Not every divorce can fit into the latest celebrity model of remaining friends and taking the children on vacations together. Some Texas parents may come close by agreeing to co-parent and cooperate with each other. Then there are parents who struggle just to be in the same room together, if that’s even possible depending on the situation.
If you fall into this latter group, you may not only be dealing with a highly contentious divorce, but a highly contentious child custody battle as well. You may even fear that the other parent will somehow keep you from your child by abducting him or her.
Can another parent kidnap his or her own child?
Yes — it’s called parental kidnapping. The National Center for Missing and Exploited Children says that parental kidnapping occurs when a stepparent or biological parent wrongfully removes or retains a child in violation of an existing child custody order or fails to take the child back to his or her usual place of residence when one doesn’t yet have a custody order.
Of course, many parents threaten to take the kids during contentious court battles out of their own fears that they won’t be able to see the children for some reason. However, if the other parent exhibits the following behaviors, he or she may be able to make good on that threat:
- He or she acts like a victim of the system.
- He or she exhibits signs of mental instability or abuse.

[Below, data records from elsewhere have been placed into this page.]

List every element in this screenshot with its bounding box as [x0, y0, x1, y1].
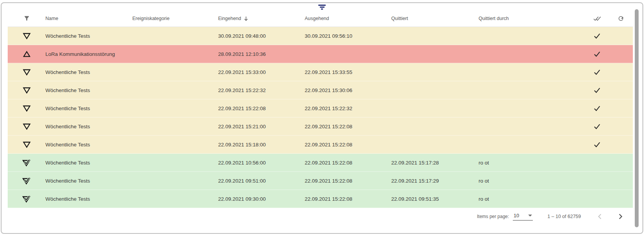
header-outgoing-label: Ausgehend [305, 16, 329, 21]
event-name: Wöchentliche Tests [45, 69, 132, 75]
event-acknowledged-by: ro ot [479, 196, 540, 202]
event-incoming-time: 22.09.2021 15:33:00 [218, 69, 305, 75]
event-state-cell [8, 51, 45, 57]
header-outgoing[interactable]: Ausgehend [305, 16, 391, 21]
chevron-left-icon [597, 213, 602, 220]
header-acknowledged-label: Quittiert [391, 16, 408, 21]
triangle-down-icon [23, 87, 31, 94]
filter-funnel-icon [23, 15, 30, 22]
event-outgoing-time: 22.09.2021 15:22:08 [305, 142, 391, 148]
table-body: Wöchentliche Tests 30.09.2021 09:48:00 3… [8, 27, 633, 208]
event-name: Wöchentliche Tests [45, 160, 132, 166]
event-acknowledged-time: 22.09.2021 15:17:28 [391, 160, 479, 166]
top-strip [2, 3, 642, 10]
triangle-down-icon [23, 69, 31, 76]
table-row[interactable]: LoRa Kommunikationsstörung 28.09.2021 12… [8, 45, 633, 63]
table-header-row: Name Ereigniskategorie Eingehend Ausgehe… [8, 10, 633, 27]
event-outgoing-time: 22.09.2021 15:22:08 [305, 178, 391, 184]
event-incoming-time: 28.09.2021 12:10:36 [218, 51, 305, 57]
paginator: Items per page: 10 1 – 10 of 62759 [2, 208, 642, 225]
triangle-down-icon [23, 33, 31, 39]
acknowledge-check-icon[interactable] [594, 51, 601, 57]
event-state-cell [8, 105, 45, 112]
acknowledge-check-icon[interactable] [594, 87, 601, 93]
header-category[interactable]: Ereigniskategorie [132, 16, 218, 21]
event-acknowledged-by: ro ot [479, 160, 540, 166]
table-row[interactable]: Wöchentliche Tests 22.09.2021 15:21:00 2… [8, 118, 633, 136]
table-row[interactable]: Wöchentliche Tests 22.09.2021 09:30:00 2… [8, 190, 633, 208]
event-acknowledged-time: 22.09.2021 09:51:35 [391, 196, 479, 202]
event-name: Wöchentliche Tests [45, 124, 132, 129]
header-incoming[interactable]: Eingehend [218, 15, 305, 21]
done-all-icon[interactable] [585, 16, 609, 21]
header-name[interactable]: Name [45, 16, 132, 21]
alarm-table-card: Name Ereigniskategorie Eingehend Ausgehe… [1, 2, 643, 234]
filter-list-icon[interactable] [318, 4, 326, 10]
event-state-cell [8, 159, 45, 166]
table-row[interactable]: Wöchentliche Tests 22.09.2021 15:22:08 2… [8, 99, 633, 118]
done-all-icon [593, 16, 601, 21]
event-name: Wöchentliche Tests [45, 87, 132, 93]
triangle-down-icon [23, 123, 31, 130]
event-incoming-time: 30.09.2021 09:48:00 [218, 33, 305, 39]
table-row[interactable]: Wöchentliche Tests 22.09.2021 15:18:00 2… [8, 136, 633, 154]
table-row[interactable]: Wöchentliche Tests 30.09.2021 09:48:00 3… [8, 27, 633, 45]
event-outgoing-time: 30.09.2021 09:56:10 [305, 33, 391, 39]
acknowledge-check-icon[interactable] [594, 105, 601, 111]
event-state-cell [8, 177, 45, 185]
event-name: Wöchentliche Tests [45, 178, 132, 184]
event-incoming-time: 22.09.2021 15:18:00 [218, 142, 305, 148]
event-state-cell [8, 195, 45, 203]
event-outgoing-time: 22.09.2021 15:22:08 [305, 124, 391, 129]
previous-page-button[interactable] [593, 210, 606, 223]
triangle-down-check-icon [22, 195, 31, 203]
page-size-select[interactable]: 10 [513, 213, 533, 221]
header-acknowledged-by[interactable]: Quittiert durch [479, 16, 540, 21]
event-outgoing-time: 22.09.2021 15:22:08 [305, 160, 391, 166]
acknowledge-check-icon[interactable] [594, 123, 601, 129]
event-name: LoRa Kommunikationsstörung [45, 51, 132, 57]
event-outgoing-time: 22.09.2021 15:22:32 [305, 106, 391, 111]
scrollbar-thumb[interactable] [635, 9, 639, 227]
event-state-cell [8, 87, 45, 94]
event-acknowledged-by: ro ot [479, 178, 540, 184]
header-category-label: Ereigniskategorie [132, 16, 170, 21]
header-incoming-label: Eingehend [218, 16, 241, 21]
header-name-label: Name [45, 16, 58, 21]
event-outgoing-time: 22.09.2021 15:22:08 [305, 196, 391, 202]
refresh-icon [617, 15, 624, 22]
event-acknowledged-time: 22.09.2021 15:17:29 [391, 178, 479, 184]
next-page-button[interactable] [614, 210, 627, 223]
event-state-cell [8, 33, 45, 39]
triangle-down-check-icon [22, 159, 31, 166]
page-size-value: 10 [514, 213, 519, 218]
triangle-up-icon [23, 51, 30, 57]
filter-funnel-icon[interactable] [8, 15, 45, 22]
triangle-down-check-icon [22, 177, 31, 185]
event-incoming-time: 22.09.2021 10:56:00 [218, 160, 305, 166]
table-row[interactable]: Wöchentliche Tests 22.09.2021 09:51:00 2… [8, 172, 633, 190]
items-per-page-label: Items per page: [477, 214, 509, 219]
scrollbar-track[interactable] [634, 5, 639, 232]
event-incoming-time: 22.09.2021 15:22:08 [218, 106, 305, 111]
acknowledge-check-icon[interactable] [594, 33, 601, 39]
arrow-drop-down-icon [528, 215, 532, 217]
header-acknowledged[interactable]: Quittiert [391, 16, 479, 21]
acknowledge-check-icon[interactable] [594, 141, 601, 148]
table-row[interactable]: Wöchentliche Tests 22.09.2021 15:33:00 2… [8, 63, 633, 81]
event-state-cell [8, 141, 45, 148]
event-name: Wöchentliche Tests [45, 142, 132, 148]
table-row[interactable]: Wöchentliche Tests 22.09.2021 15:22:32 2… [8, 81, 633, 99]
event-state-cell [8, 69, 45, 76]
event-incoming-time: 22.09.2021 15:21:00 [218, 124, 305, 129]
event-name: Wöchentliche Tests [45, 33, 132, 39]
arrow-downward-icon [244, 16, 248, 21]
event-state-cell [8, 123, 45, 130]
table-row[interactable]: Wöchentliche Tests 22.09.2021 10:56:00 2… [8, 154, 633, 172]
event-outgoing-time: 22.09.2021 15:33:55 [305, 69, 391, 75]
refresh-icon[interactable] [609, 15, 633, 22]
triangle-down-icon [23, 105, 31, 112]
event-incoming-time: 22.09.2021 09:30:00 [218, 196, 305, 202]
paginator-range-label: 1 – 10 of 62759 [547, 214, 581, 219]
acknowledge-check-icon[interactable] [594, 69, 601, 75]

- He or she has the means to flee.
It might help to show the other parent that he or she will remain a part of your child’s life, which means making sure he or she spends time with your child.
If the worst happens
If the other parent refuses to return the child after a scheduled visitation and won’t answer your calls, you may need to take the following steps:
- Even though police may not be inclined to assist you, call them anyway to start a paper trail, which will be important later. If you provide police with enough evidence that an abduction took place, issuing an Amber Alert may accompany police efforts to locate your child. In the alternative, if you have a child custody order in place, the court may be able to get the police to help you.
- You should do what you can to maintain contact with the other parent and his or her family.
Hopefully, you won’t need to take these steps, but it always helps to be prepared. Document any threats, retain any evidence you may have regarding where the other parent may go, and let everyone who cares for your child know about the possibility.
In the meantime
It may help to discuss the situation with a family law attorney. If you have a child custody order, he or she can review it, advise you of your legal options and list the steps you may be able to take to protect your child.
If you don’t yet have a child custody order, it may be time to file for one. In any event, understanding your rights and learning your options by seeking legal guidance may prove beneficial.